Mental health

A hidden recession? Mental illness costs the US a staggering $282B annually, new study shows

Mental illness is not a common problem in America — one in five adults experiences it each year, according to the nonprofit National Alliance on Mental Illness — and it’s expensive, costing the economy $282 billion a year. This, according to a new study by economists at Yale and Columbia universities and the University of Wisconsin-Madison.

The research, published in April as a working paper by the nonprofit National Bureau of Economic Research, reveals the estimate is equivalent to a typical recession, or 1.7% of the nation’s gross domestic product. The price of $ 282 billion is also more than 30% more than the costs estimated in the previous studies of the epidemic, which the researchers noted focused on the cost of treatment and the loss of income due to mental illness.

“In this paper, we present the first integrated model of macroeconomics and mental health building on classical and modern psychological theories,” co-author Aleh Tsyvinski, PhD, professor in the Department of Economics at Yale, he said in a news release. “We show that mental illness changes the way people spend, the money they save, their financial choices, as well as the country’s labor supply, and that creates huge annual costs to our economy. .”

People with mental illness may eat less, choose less demanding jobs, and avoid investing in risky assets like housing or stocks, Tsyvinski said.
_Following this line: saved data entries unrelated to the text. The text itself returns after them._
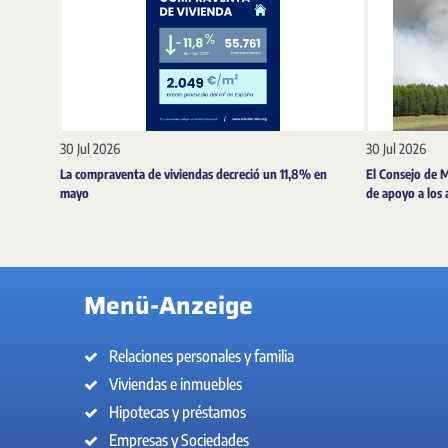
30 Jul 2026
30 Jul 2026
La compraventa de viviendas decreció un 11,8% en
El Consejo de 
mayo
de apoyo a los 
Menü-Anzeige
Relaciones personales y familia
Viviendas e inmuebles
Hipotecas y préstamos
Empresas y Sociedades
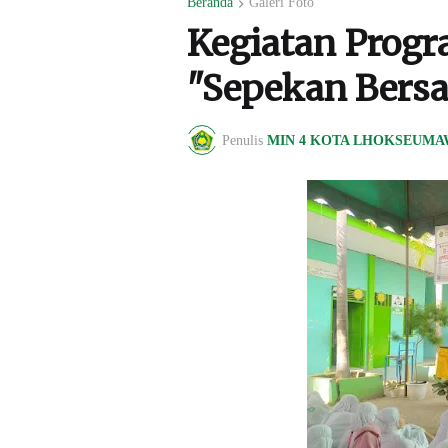
Beranda
Galeri Foto
Kegiatan Prog
"Sepekan Bers
Penulis
MIN 4 KOTA LHOKSEUMA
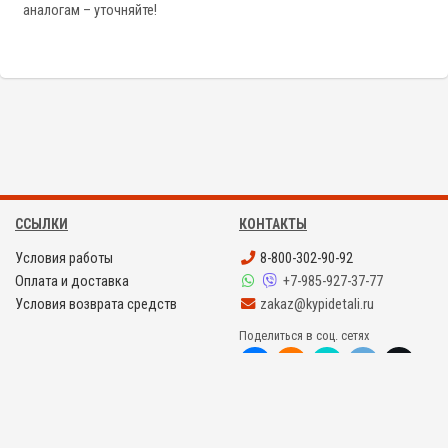
аналогам – уточняйте!
ССЫЛКИ
КОНТАКТЫ
Условия работы
8-800-302-90-92
Оплата и доставка
+7-985-927-37-77
Условия возврата средств
zakaz@kypidetali.ru
Поделиться в соц. сетях
©
KYPIDETALI.RU 2008 - 2026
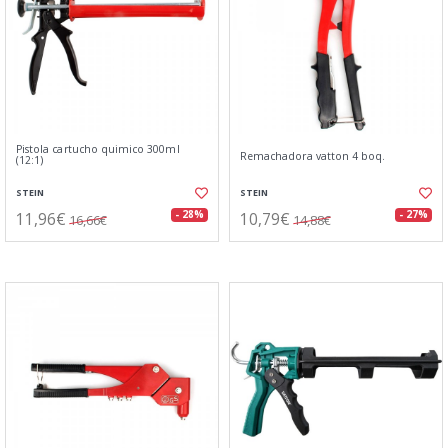
Pistola cartucho quimico 300ml
Remachadora vatton 4 boq.
(12:1)
STEIN
STEIN
11,96€
10,79€
- 28%
- 27%
16,66€
14,88€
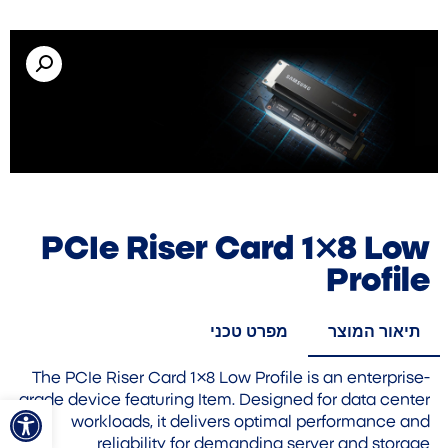
PCIe Riser Card 1×8 Low
Profile
תיאור המוצר
מפרט טכני
The PCIe Riser Card 1×8 Low Profile is an enterprise-
פתח סרגל
grade device featuring Item. Designed for data center
workloads, it delivers optimal performance and
reliability for demanding server and storage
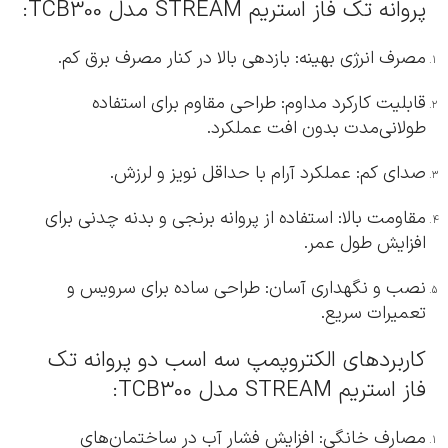
پروانه تک فاز استریم STREAM مدل TCB300:
مصرف انرژی بهینه: بازدهی بالا در کنار مصرف برق کم.
قابلیت کارکرد مداوم: طراحی مقاوم برای استفاده
طولانی‌مدت بدون افت عملکرد.
صدای کم: عملکرد آرام با حداقل نویز و لرزش.
مقاومت بالا: استفاده از پروانه برنجی و بدنه چدنی برای
افزایش طول عمر.
نصب و نگهداری آسان: طراحی ساده برای سرویس و
تعمیرات سریع.
کاربردهای الکتروپمپ سه اسب دو پروانه تک
فاز استریم STREAM مدل TCB300:
مصارف خانگی: افزایش فشار آب در ساختمان‌های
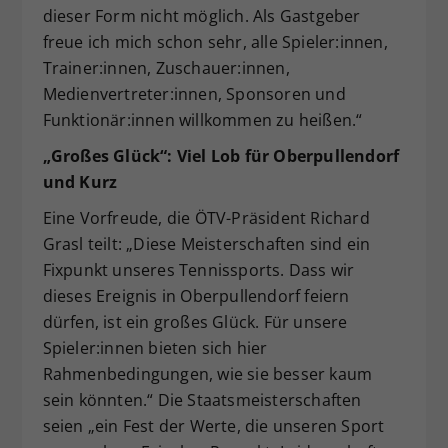
dieser Form nicht möglich. Als Gastgeber
freue ich mich schon sehr, alle Spieler:innen,
Trainer:innen, Zuschauer:innen,
Medienvertreter:innen, Sponsoren und
Funktionär:innen willkommen zu heißen.“
„Großes Glück“: Viel Lob für Oberpullendorf
und Kurz
Eine Vorfreude, die ÖTV-Präsident Richard
Grasl teilt: „Diese Meisterschaften sind ein
Fixpunkt unseres Tennissports. Dass wir
dieses Ereignis in Oberpullendorf feiern
dürfen, ist ein großes Glück. Für unsere
Spieler:innen bieten sich hier
Rahmenbedingungen, wie sie besser kaum
sein könnten.“ Die Staatsmeisterschaften
seien „ein Fest der Werte, die unseren Sport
His team’s data showed people with mild or severe mental illness used 3-7% less goods and services and worked 13-23% less than healthy people.

“We wanted to gain a better understanding of mental illness and measure its economic costs,” assistant professor Job Boerma, PhD, assistant professor in the Department of Economics at UW-Madison, said in a release of news. “Mental illness is something that 20 percent of the population experiences at any given time. The fact that the cost of mental illness amounts to a whopping 1.7% of total spending for the US population —very large.
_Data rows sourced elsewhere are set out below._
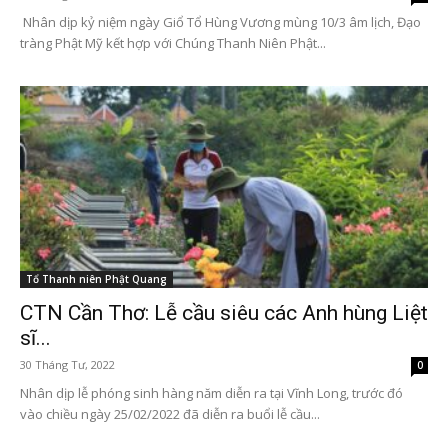
Nhân dịp kỷ niệm ngày Giổ Tổ Hùng Vương mùng 10/3 âm lịch, Đạo
tràng Phật Mỹ kết hợp với Chúng Thanh Niên Phật...
Tổ Thanh niên Phật Quang
CTN Cần Thơ: Lễ cầu siêu các Anh hùng Liệt
sĩ...
30 Tháng Tư, 2022
0
Nhân dịp lễ phóng sinh hàng năm diễn ra tại Vĩnh Long, trước đó
vào chiều ngày 25/02/2022 đã diễn ra buổi lễ cầu...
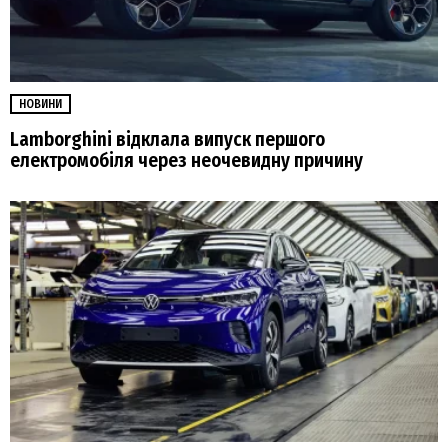
НОВИНИ
Lamborghini відклала випуск першого
електромобіля через неочевидну причину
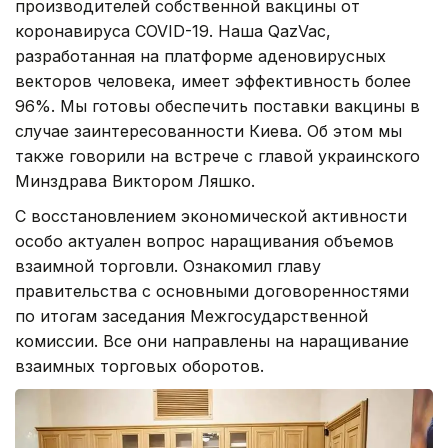
производителей собственной вакцины от
коронавируса COVID-19. Наша QazVac,
разработанная на платформе аденовирусных
векторов человека, имеет эффективность более
96%. Мы готовы обеспечить поставки вакцины в
случае заинтересованности Киева. Об этом мы
также говорили на встрече с главой украинского
Минздрава Виктором Ляшко.
С восстановлением экономической активности
особо актуален вопрос наращивания объемов
взаимной торговли. Ознакомил главу
правительства с основными договоренностями
по итогам заседания Межгосударственной
комиссии. Все они направлены на наращивание
взаимных торговых оборотов.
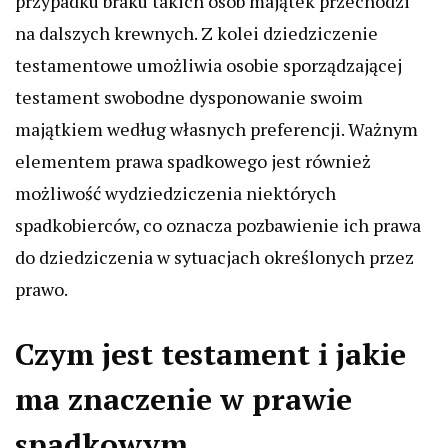
przypadku braku takich osób majątek przechodzi
na dalszych krewnych. Z kolei dziedziczenie
testamentowe umożliwia osobie sporządzającej
testament swobodne dysponowanie swoim
majątkiem według własnych preferencji. Ważnym
elementem prawa spadkowego jest również
możliwość wydziedziczenia niektórych
spadkobierców, co oznacza pozbawienie ich prawa
do dziedziczenia w sytuacjach określonych przez
prawo.
Czym jest testament i jakie
ma znaczenie w prawie
spadkowym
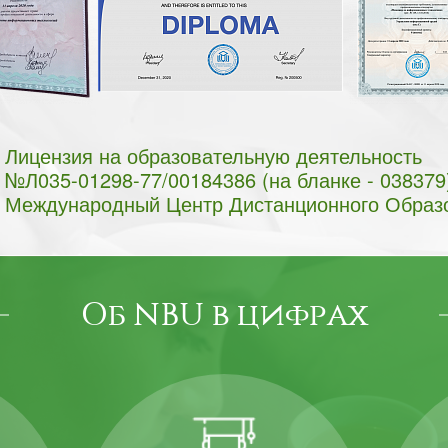
Лицензия на образовательную деятельность
№Л035-01298-77/00184386 (на бланке - 038379
Международный Центр Дистанционного Образ
Об NBU в цифрах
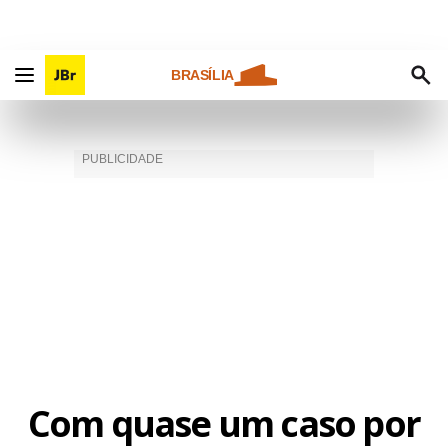
BRASÍLIA
Com quase um caso por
Increased mental health care will boost the economy

Boerma and Tsyvinski, along with Boaz Abramson, PhD, an assistant professor in the Department of Finance at Columbia Business School, applied their research to three policy proposals supported by the Biden administration:

As of April 1, more than 122 million Americans lived in mental health professional shortage areas, according to the KFF health plan. In these areas, only 27% of mental health care needs. Eliminating this deficit would not only reduce mental illness by 3.1% but also have social benefits equal to 1.1% of total spending, or $118 billion, the study found.

Providing care for everyone aged 16-25 with a mental illness would be even better, resulting in an estimated 1.7% gain in overall spending.

However, researchers have found that reducing the cost of mental health care may result in less economic impact. The problem, according to Boerma, is that many people with mental illness do not seek treatment, either because of a lack of available services, the stigma associated with mental illness, or the belief that treatment will not work. work. Cheap services will not be able to overcome problems.

“If you don’t factor in those other factors, lowering the cost of care by itself won’t increase people’s propensity to seek treatment,” Boerma said.

Next, Boerma plans to alert lawmakers to his team’s findings, saying in a UW-Madison news release that he hopes the continued integration of economic and psychology research will strengthen policymaking. while policies are supported by science.

“The most interesting explanations always come at the end or between different departments,” Boerma said. “It will be good for the field if we can do this more.”